The young woman had found two places by a wall. Monsieur Monde sat down opposite her. He immediately wondered what she was looking at so intensely behind his back and, on turning around, discovered a mirror in which she could see herself.

“I'm looking pale,” she said. “Waiter!”

“Coming!” Running up, he thrust into their hands a huge mimeographed menu, scrawled over with red and violet ink. And she studied this menu with the utmost gravity.

“Waiter!”

“Madame?”

“Are the andouillettes good?”

Monsieur Monde raised his head. He had just made a discovery. If he had asked the same question, for instance, he was convinced that the waiter, any waiter on earth, would naturally have answered yes, thus doing his duty as waiter. Can one imagine a waiter telling his customers: “They're horrible! Don't!”?

The waiter was, in fact, saying “Yes” to the young woman, but not a meaningless “Yes.” You could feel that he was telling her the truth, that he regarded her differently from the hundreds of customers thronging the three floors of the vast eating mill.

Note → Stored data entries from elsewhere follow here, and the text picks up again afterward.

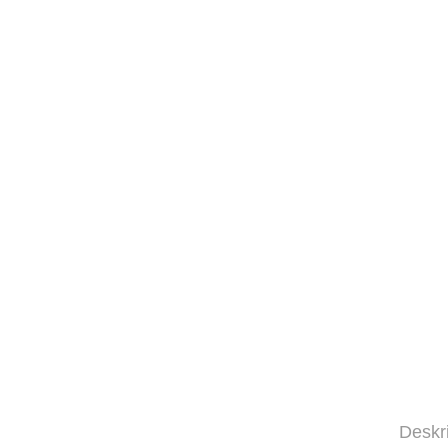
Deskr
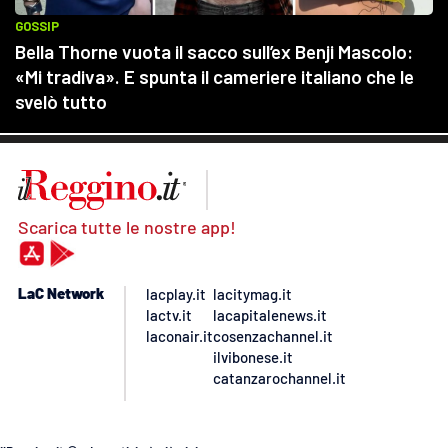
Scarica tutte le nostre app!
LaC Network
lacplay.it
lacitymag.it
lactv.it
lacapitalenews.it
laconair.it
cosenzachannel.it
ilvibonese.it
catanzarochannel.it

With her he was both respectful and familiar. He recognized somebody of his own sort. He congratulated her on her success. He did not want to do her a disservice. It was therefore necessary to understand the situation, and he turned to Monsieur Monde, sizing him up.

“If you'll allow me to advise you …”

He never lost contact with the girl. Between these two, imperceptible signs were enough. He seemed to be asking her: “Playing high?”

And as she remained impassive, he bent forward to point out certain dishes on the menu card.

“Shellfish, of course, to start with … It wouldn't be worth coming to Marseilles and not eating shellfish.… D'you like sea urchins?”

He spoke with an exaggerated accent.

“And then some of our own bouillabaisse, with crayfish.”

“I'll have crayfish by itself!” she interrupted. “Without mayonnaise. I'll make my own dressing.”

“And an andouillette …”

“Do you have gherkins?”

“And what wine?”

Somewhere near Chaussée d'Antin, in Paris, there was a restaurant with some resemblance to this one, and there, from outside, you could see through the windows large numbers of people munching their food. Now, heaven knows why, Monsieur Monde had sometimes envied them, although he did not really know what for—perhaps for sitting there in a crowd, all more or less alike, side by side, feeling at ease in an atmosphere of facile glitter, of stimulating vulgarity.

The customers, for the most part, must be visitors from the country, or people of moderate means who had decided to treat themselves to a good meal. At the table next to theirs, in the full sunlight, there sat in state a huge middle-aged woman, whose fur coat made her look even vaster, wearing diamonds, real or fake, in her ears and on her fingers, giving her orders in a loud voice, drinking hard and laughing heartily, her companions being two youths who could hardly have been more than twenty.

“Were you following us?”

He gave a start. His companion, whose name he did not know, was looking sternly at him, with a stubborn frown, and there was such cold lucidity in her gaze that he reddened.

“You'd better tell me the truth. Do you belong to the police?”

“Me? I give you my word of honor …”

She believed him readily; she probably knew a policeman when she saw one. But she went on, nonetheless: “How did you happen to be there last night?”

And he explained volubly, as though to justify himself: “I'd just arrived from Paris.… I wasn't asleep.… I'd only just dozed off.… I heard …”

“What did you hear?”

He was too honest to lie. “Everything you said.”